R v Seager; Blatch [2009] EWCA Crim 1303; [2009] WLR (D) 215; The Times, July 16th 2009.
The Court of Appeal (Aikens LJ, Hedley,Hickinbottom JJ) applied the dicta of the House of Lords in the case of R v May [2008] UKHL 28; [2008] 1 AC 1028 (decided after these confiscations orders were obtained), that for the purposes of s 71 of the Criminal Justice Act 1988, it was necessary that the defendant himself obtained property as a result of his offending, even if jointly or through a third party at his behest, and his benefit was the value of that property. Overturning the decision in R v Neuberg (unreported) that turnover equalled the defendant’s benefit and following May, they held that just because a person had power of disposition or control over property did not mean that he owned it.

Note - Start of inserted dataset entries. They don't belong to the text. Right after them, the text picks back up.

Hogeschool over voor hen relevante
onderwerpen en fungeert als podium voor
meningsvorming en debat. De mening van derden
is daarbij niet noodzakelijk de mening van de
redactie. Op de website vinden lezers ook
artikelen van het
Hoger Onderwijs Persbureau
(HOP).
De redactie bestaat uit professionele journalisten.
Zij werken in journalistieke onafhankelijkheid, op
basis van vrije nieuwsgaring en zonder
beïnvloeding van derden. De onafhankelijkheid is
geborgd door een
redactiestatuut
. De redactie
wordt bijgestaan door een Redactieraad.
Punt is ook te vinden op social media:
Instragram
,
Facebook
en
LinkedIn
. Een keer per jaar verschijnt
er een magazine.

There was nothing to suggest that any different approach to confiscation issues was to be taken in relation to defendants whose criminal conduct consisted of contravening directors disqualification orders or undertakings, or that the basis on which the corporate veil could be pierced when examining what benefit the defendant gained, was any different in such cases. A Court could only pierce the corporate veil if an offender attempted to shelter behind a corporate facade to hide his crime and benefits from it, if he did acts in the name of a company which constituted a criminal offence which led to the offenders’ conviction, or if the transaction or business structures constituted an attempt to disguise the true nature of the transaction or structure so as to deceive third parties or the courts.